## Data for the task:

• • • •

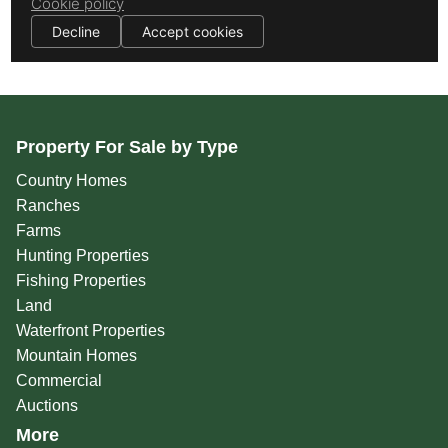
Property For Sale by Type
Country Homes
Ranches
Farms
Hunting Properties
Fishing Properties
Land
Waterfront Properties
Mountain Homes
Commercial
Auctions
More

• • • •

## Work request:
Without the pictures, set down every entry exactly.

## Task output:
Property For Sale by Type
Country Homes
Ranches
Farms
Hunting Properties
Fishing Properties
Land
Waterfront Properties
Mountain Homes
Commercial
Auctions
More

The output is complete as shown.